Ayrıca, altı aylık hizmetlerini tamamlayan bu evlatlarımızın tezkere almalarını mümkün kılabilecek bir hukuki düzenleme yapmaya da mani bir hâl yoktur. Onların bir an evvel evlerine kavuşmaları bizim de ortak isteğimiz ve temennimizdir. Temel mesele, askerliğin sosyolojisine aykırı adımların atılmaması ve telafisi mümkün olmayan hatalara düşülmemesidir. Çabamız da budur, kaygımız da budur.

"SURİYELİLERİ GÖNDERMEK YERİNE ASKER YAPACAK DÜZENLEME"

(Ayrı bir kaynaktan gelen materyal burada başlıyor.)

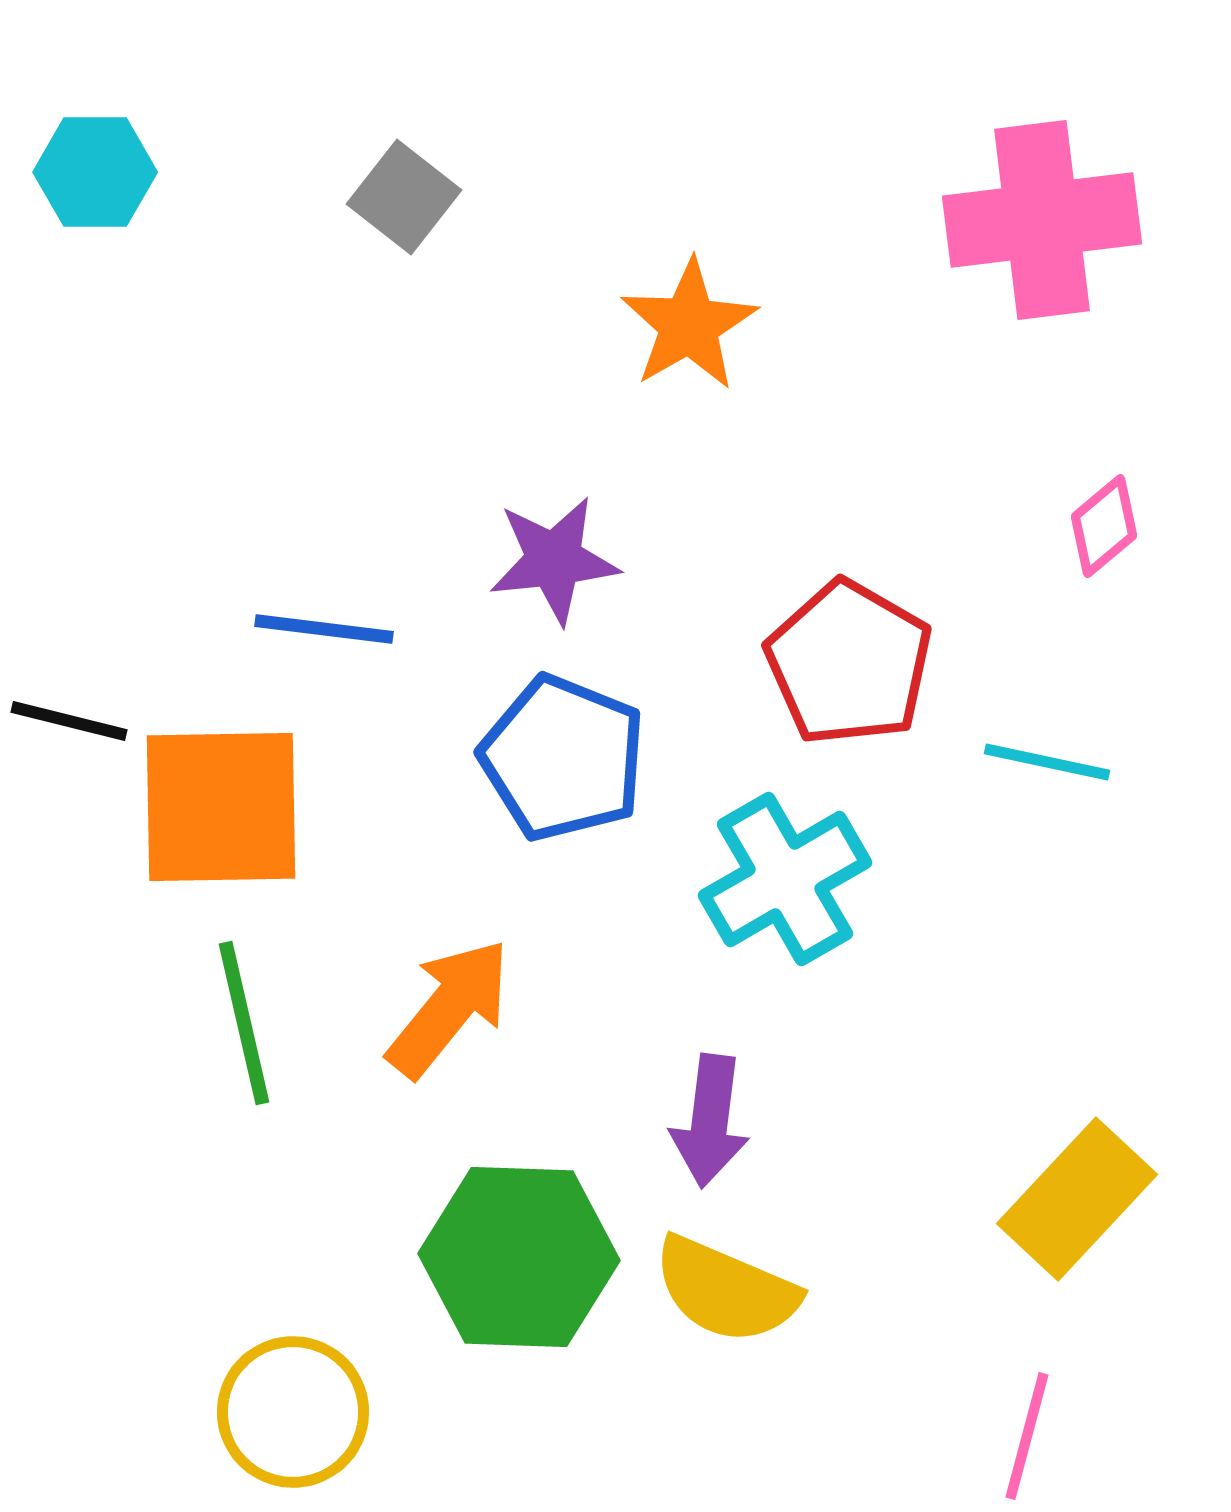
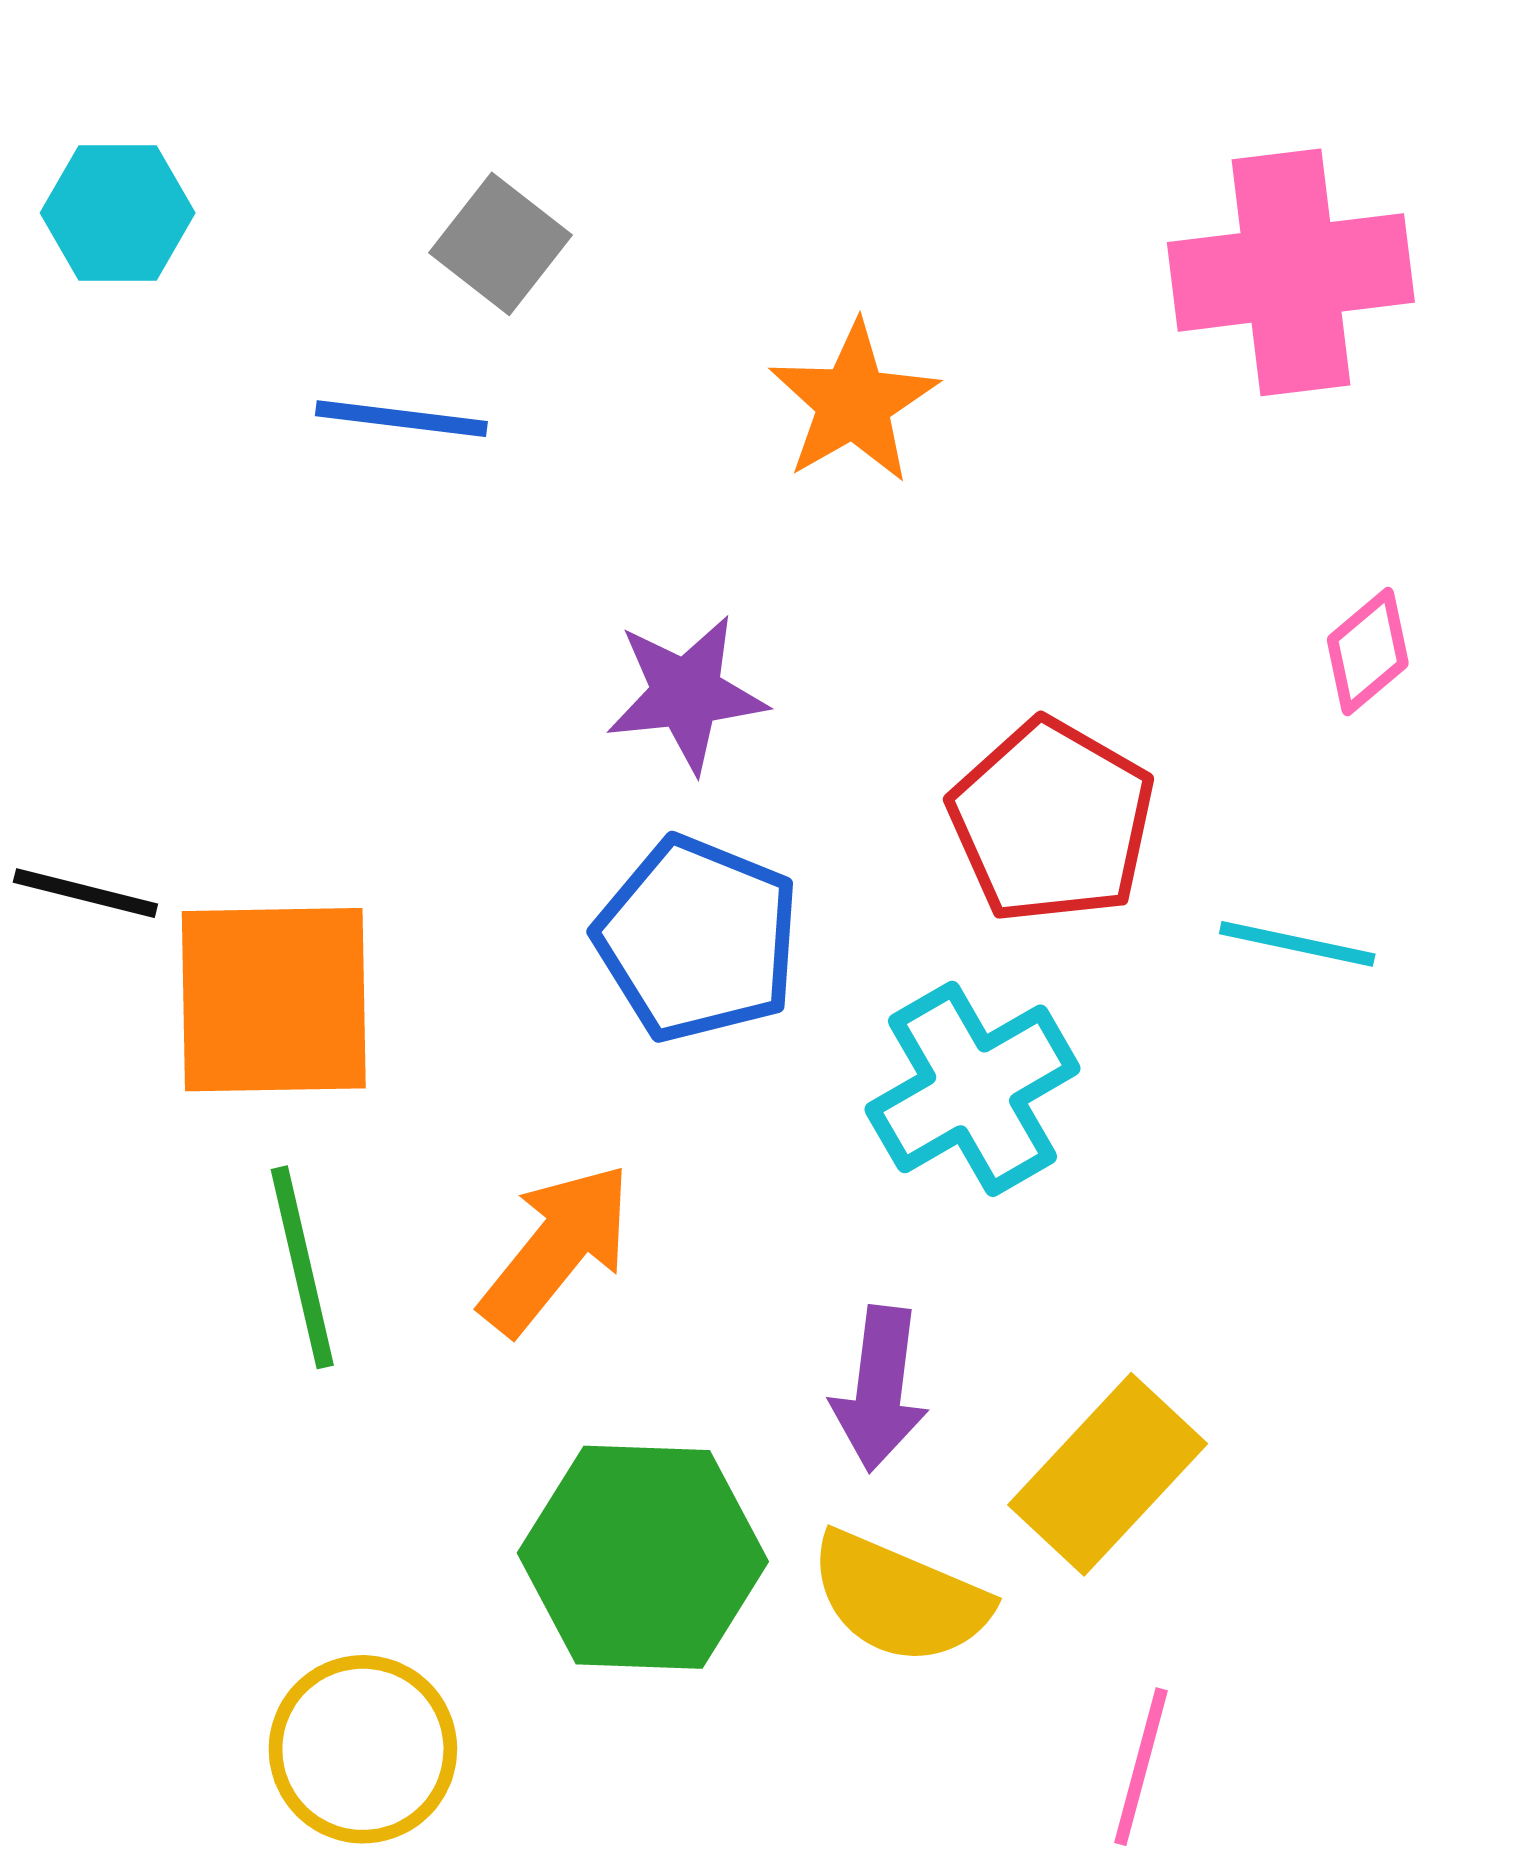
blue line: (324, 629) -> (401, 419), moved
yellow rectangle: (1077, 1199) -> (1108, 1474), moved
pink line: (1027, 1436) -> (1141, 1767), moved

Bugün görüşülen kanun teklifiyle ordu yeniden dizayn edilmekte ve zorunlu askerlik hükümlerine dair bazı değişiklikler yapılması hedeflenmektedir. Cumhurbaşkanlığı makamına 1111 sayılı Kanun'la tanınan bazı yetkiler ve bu yeni kanun teklifinde de mevcudiyetini koruyan birtakım ayrıcalıklar görünen odur ki Hükûmetin yakın tarihten ders çıkarmaması yüzünden yeniden tekrarlanıyor. Kanun teklifinin 43'üncü maddesinde yer alan sonradan vatandaş olanların askerlik yükümlülüklerini düzenleyen madde doksan iki yıl önce hazırlanmıştı ancak o dönemde Türkiye şartlarında bir sığınmacı sorunu yoktu. Bugün Türkiye'deki Suriyeli sığınmacı sorununu göz ardı ederek bu hükmün korunması doğrusunu isterseniz iyi niyetli bir bakış değildir. Açık sınır politikası ve Suriyeli sığınmacıların Türkiye'de kalmasına yönelik AK PARTİ politikaları sonucunda Türkiye'de bulunan Suriyeli sığınmacı sayısı da yaklaşık 4 milyona yaklaşmıştır. Arap devletleri Suriyelileri kendi toplumlarına entegre etmeden Suriye'ye geri gönderme amacı güderken biz onları asker yapacak düzenlemeleri hayata geçiriyoruz.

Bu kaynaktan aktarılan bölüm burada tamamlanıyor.